Hopefully all of these April showers will bring May Flowers.

April is a promise that May is bound to keep.
~Hal Borland

Monday, April 13, 2009

Bunnies & My Best Friend

This is my best friend, Gina Enberg.

I think about Gina all the time, but Easter always reminds me of her the most because she LOVES bunnies.  When I met Gina in college, all she talked about was her black and white bunny named Mickey, who had passed away. She painted pictures of him, drew pictures of him and told stories. He was like a dog...would cuddle her in the bed, go outside to the bathroom, and he had one ear that flopped over. So over the years, I have bought everything "bunny" for gina: from vintage cards, to bunny-shaped wicker baskets, bunny jewelry, t-shirts with bunnies on them....just everything and anything you could imagine. It's not hard to shop for G, but if all else fails and I'm stumped, I just have to go on and find some cool Mickey-esque bunny goods.
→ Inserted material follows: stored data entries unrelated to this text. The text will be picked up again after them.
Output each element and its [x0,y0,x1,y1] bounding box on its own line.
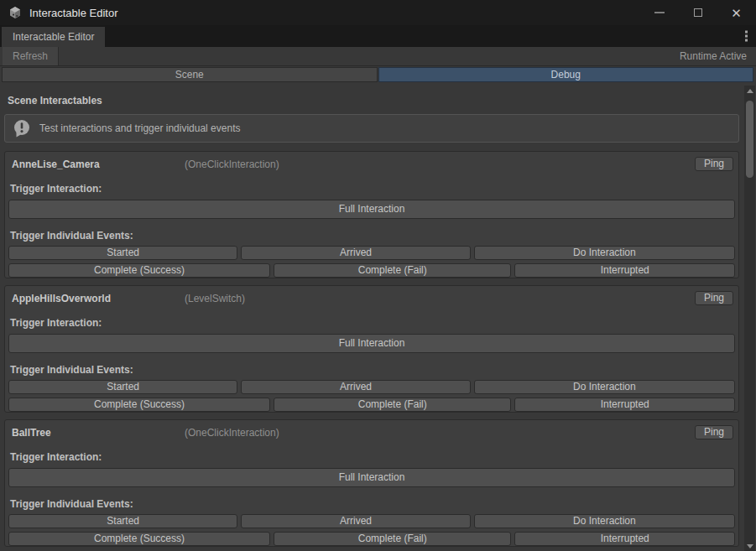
window-controls: ✕ [629,3,756,22]
interactable-section: BallTree (OneClickInteraction) Ping Trig… [4,419,739,547]
trigger-interaction-label: Trigger Interaction: [10,183,733,195]
complete-fail-button[interactable]: Complete (Fail) [274,532,511,546]
interactable-type: (OneClickInteraction) [185,427,279,439]
tab-interactable-editor[interactable]: Interactable Editor [2,27,105,47]
full-interaction-button[interactable]: Full Interaction [8,200,735,219]
info-text: Test interactions and trigger individual… [39,122,240,134]
interactable-editor-window: Interactable Editor ✕ Interactable Edito… [0,0,756,551]
event-button-row: Started Arrived Do Interaction [8,246,735,260]
minimize-icon [654,12,665,13]
complete-fail-button[interactable]: Complete (Fail) [274,263,511,278]
do-interaction-button[interactable]: Do Interaction [474,246,735,260]
maximize-icon [694,8,702,17]
section-header: AppleHillsOverworld (LevelSwitch) Ping [10,292,733,307]
scroll-down-button[interactable] [744,541,755,551]
alert-bubble-icon [12,118,32,138]
info-box: Test interactions and trigger individual… [4,114,739,143]
arrived-button[interactable]: Arrived [241,514,470,528]
scroll-up-button[interactable] [744,86,755,96]
started-button[interactable]: Started [8,514,237,528]
event-button-row: Started Arrived Do Interaction [8,380,735,394]
full-interaction-button[interactable]: Full Interaction [8,334,735,353]
trigger-interaction-label: Trigger Interaction: [10,451,733,463]
trigger-events-label: Trigger Individual Events: [10,498,733,510]
interactable-name: AppleHillsOverworld [12,293,111,304]
trigger-events-label: Trigger Individual Events: [10,364,733,376]
chevron-up-icon [747,89,753,93]
complete-success-button[interactable]: Complete (Success) [8,532,270,546]
tab-debug[interactable]: Debug [378,67,754,82]
window-title: Interactable Editor [29,7,118,19]
complete-success-button[interactable]: Complete (Success) [8,398,270,412]
started-button[interactable]: Started [8,246,237,260]
trigger-interaction-label: Trigger Interaction: [10,317,733,329]
editor-tabstrip: Interactable Editor [0,25,756,47]
event-button-row: Started Arrived Do Interaction [8,514,735,528]
arrived-button[interactable]: Arrived [241,380,470,394]
interactable-name: BallTree [12,427,51,439]
debug-panel: Scene Interactables Test interactions an… [0,84,756,551]
interrupted-button[interactable]: Interrupted [514,532,735,546]
ping-button[interactable]: Ping [695,291,733,305]
interrupted-button[interactable]: Interrupted [514,398,735,412]
maximize-button[interactable] [689,3,706,22]
trigger-events-label: Trigger Individual Events: [10,230,733,242]
mode-tabs: Scene Debug [2,67,753,82]
minimize-button[interactable] [650,3,668,22]
chevron-down-icon [747,544,753,548]
interactable-name: AnneLise_Camera [12,159,100,170]
kebab-menu-icon[interactable] [745,31,748,42]
complete-fail-button[interactable]: Complete (Fail) [274,398,511,412]
unity-cube-icon [8,6,22,19]
event-button-row: Complete (Success) Complete (Fail) Inter… [8,532,735,546]
started-button[interactable]: Started [8,380,237,394]
close-button[interactable]: ✕ [727,3,745,22]
refresh-button[interactable]: Refresh [3,47,59,65]
section-header: BallTree (OneClickInteraction) Ping [10,426,733,441]
vertical-scrollbar[interactable] [744,86,755,551]
section-header: AnneLise_Camera (OneClickInteraction) Pi… [10,158,733,173]
event-button-row: Complete (Success) Complete (Fail) Inter… [8,263,735,278]
do-interaction-button[interactable]: Do Interaction [474,514,735,528]
interactable-section: AppleHillsOverworld (LevelSwitch) Ping T… [4,285,739,413]
ping-button[interactable]: Ping [695,425,733,439]
event-button-row: Complete (Success) Complete (Fail) Inter… [8,398,735,412]
ping-button[interactable]: Ping [695,157,733,171]
interrupted-button[interactable]: Interrupted [514,263,735,278]
do-interaction-button[interactable]: Do Interaction [474,380,735,394]
runtime-active-label: Runtime Active [680,47,756,65]
close-icon: ✕ [731,7,742,19]
tab-scene[interactable]: Scene [2,67,378,82]
titlebar: Interactable Editor ✕ [0,0,756,25]
interactable-type: (OneClickInteraction) [185,159,279,170]
scrollbar-thumb[interactable] [746,101,753,178]
complete-success-button[interactable]: Complete (Success) [8,263,270,278]
full-interaction-button[interactable]: Full Interaction [8,468,735,487]
interactable-section: AnneLise_Camera (OneClickInteraction) Pi… [4,151,739,278]
page-title: Scene Interactables [8,95,739,107]
interactable-type: (LevelSwitch) [185,293,245,304]
toolbar: Refresh Runtime Active [0,47,756,66]
arrived-button[interactable]: Arrived [241,246,470,260]
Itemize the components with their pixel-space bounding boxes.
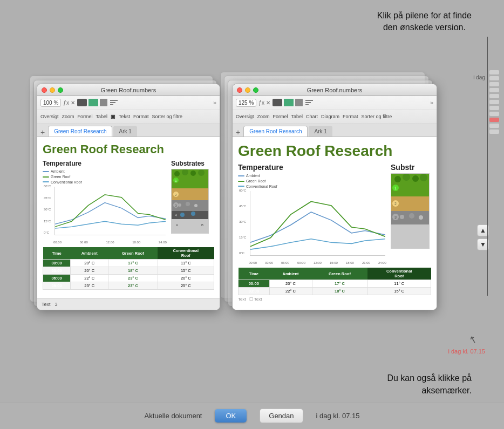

I met Gina in Professor Luttropp's Graphic Design I class my junior year of college. Considering that 99.9% of Montclair States students are complete jack-asses, I was very fortunate to of found such a spectacular person. A diamond in the rough! We would go out on Wednesday nights to Chevy's for margarita's, we would have lunch together in the afternoons (usually Gina's famous tunafish sandwiches) with iced tea, she would drag my ass to the on-campus gym where we would chat away and do crunches, run (and walk) around the track on campus, and just hang out to listen to music and create art. Gina made my college experience what it was, and I'm so thankful for that! We would trek into NYC and eat good food, and buy PAPER. Gina loves paper. She has worked at the Montclair Paperie for years now. She is a professional slicer, gluer, designer, creator extrodinaire! She has designed invitations and cards for the rich and famous (literally...Montclair is a happenin' town), and she always takes time to create cards for her friends and family. For years now I have received atleast 2 cards a month from Gina...90% of them being homemade, down to the envelopes! I have been saving them all, and when Gina is a famous illustrator I'll joke about selling her cards for millions!! Really though, I've never met someone so thoughtful in my whole life. She is a slave for the paperie, and on her day off she goes to church and then cooks lunch for her grandmother. Whenever she has a free second she goes down to her basement art space and starts creating. 

Aside from her (serious) obsession with bunnies, she also has a passion for Led Zepplin, paper, cupcakes, and brushing her teeth...a lot. She's beautiful, sincere, and humble - a rare person. SO, I decided that I would share my best friend with all of you. If you ever need any invitations, illustrations, or really anything that deals with art - Gina is your gal. And pay her twice what she's asking...because she always charges too little!  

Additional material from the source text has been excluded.